Representantes das etnias de todo o país, inclusive do Acre, estão em Brasília, desde o início da semana, para protestarem contra o chamado “marco temporal”, que prevê mudanças no processo de reconhecimento e demarcação das terras indígenas no território brasileiro. O movimento é contra também o enfraquecimento das políticas públicas para os indígenas e o medo de reversão, restrição ou perda das conquistas asseguradas pela Constituição Federal de 1988.

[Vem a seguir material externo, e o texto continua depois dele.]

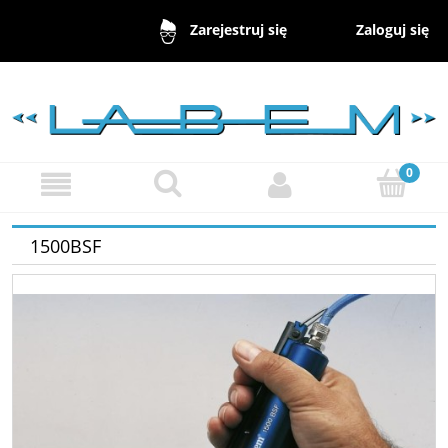
Zaloguj się
Zarejestruj się
1500BSF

Os protestos acontecem na Esplanada dos Ministérios, onde, pelo menos, seis mil manifestantes montaram o acampamento “Luta pela vida”, e aguardam o desenrolar do julgamento de um recurso pelo Supremo Tribunal Federal (STF), que, segundo as lideranças, definirá o futuro das demarcações de terras indígenas no país. A Corte analisa se é constitucional ou não a tese do “marco temporal”.
A acreana Alana Manchineri, comunicadora da Coordenação das Organizações Indígenas da Amazônia Brasileira (Coiab), participa dos atos, em Brasília, e informou que a mobilização continua, até a próxima semana, na expectativa de que o processo, cuja votação estava marcada para esta semana, finalmente seja votado.
“O julgamento foi adiado, mais uma vez. Agora, para o dia 1, as delegações decidiram permanecer em Brasília para fazer pressão, mobilizados para acompanhar a decisão do Supremo e protestar contra a agenda anti-indígena, no Congresso Nacional e no governo federal.”, disse.
Ela informou também que, do Acre, participam representantes e lideranças dos povos Shanenawa, Huni Kui, Manchineri, Jamknawa, Kulinas, Yawanawás e Kulina.
Ao todo, estima-se haver que em território acreano, de acordo com a Comissão Pró-índio do Acre (CPI-AC), além dos povos isolados (desconhecidos), pelo menos 15 etnias reconhecidas: Huni Kuĩ (Kaxinawa), Ashaninka, Yawanawa, Puyanawa, Katukina, Nukini, Nawa, Manchineri, Jaminawa Arara, Jaminawa, Kuntanawa, Shanenawa, Shawãdawa, Kulina, Apolima AraraO recurso na pauta de julgamento do STF é de autoria da Fundação Nacional do Índio (Funai) e questiona uma decisão do Tribunal Regional Federal da 4ª Região (TRF-4), que acatou o “marco temporal” que, se julgado procedente, pode ser aplicado em outros processos para definir os critérios para a demarcação de novas terras indígenas.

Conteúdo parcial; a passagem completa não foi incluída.